Friday, January 10, 2020

"Good as Hell"

"We are healed of a suffering only by experiencing it by the full." - Marcel Proust
"The human heart has a way of making itself large again even after it's been broken into a million pieces." - Robert James Waller
After a bad break up, it may take time before you are feeling "Good as Hell." Not to worry grief is a healthy response to loss. After a break-up, not only are you no longer connected with the person you had been with, you may also be grieving the loss of the relationship that you never had, the one you hoped would have developed and didn’t. These losses are sometimes more painful than no longer being with the person because the experience of what never was and what never will be is compounded.

If the break up wasn't mutual, or if there was a betrayal expect feeling good to take even longer. Lizzo's advice to take a deep breath, focus on you and all the big fights and long nights helps when it comes to moving on. If the relationship is over, it will be more beneficial to recall the reasons why you and your partner were not compatible, the regular arguments, or lack of trust and support, etc. Allow yourself to think about the recurring unhappiness you experienced during your relationship.

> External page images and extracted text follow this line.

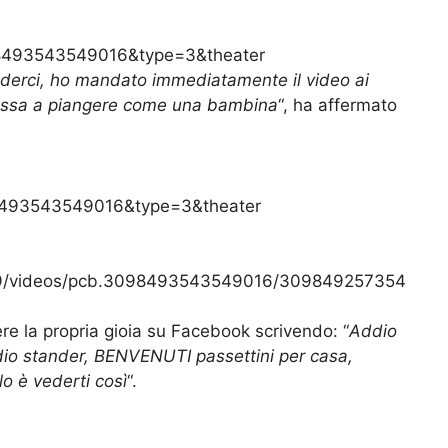
493543549016&type=3&theater
rederci, ho mandato immediatamente il video ai
messa a piangere come una bambina
“, ha affermato
493543549016&type=3&theater
ya.9/videos/pcb.3098493543549016/309849257354
e la propria gioia su Facebook scrivendo: “
Addio
dio stander, BENVENUTI passettini per casa,
o è vederti così
“.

Honest acknowledgment leads to quicker recovery.  Be honest with yourself about your role in the downturn of the relationship. Acknowledge your ex-partner's positive and negative qualities.  Turning the person you previously loved or cared deeply for into a villain can diminish your own power and distract you from moving on.  It is painful to lose a loved one, especially when there is no one to blame. Sometimes relationships are not satisfying to one or both people, realizing the other person was not right for you, for whatever reason, allows you to free up your attention and energy and can help you prepare to start dating again. You don't need to deny any of the feelings that rise up in you and you can expect to feel hurt, irritated, resentful, disappointed and many other emotions especially if someone did you wrong. In such situations, taking the perspective that in the long run you will be better off without this person in your life is another coping strategy that can help with the healing process.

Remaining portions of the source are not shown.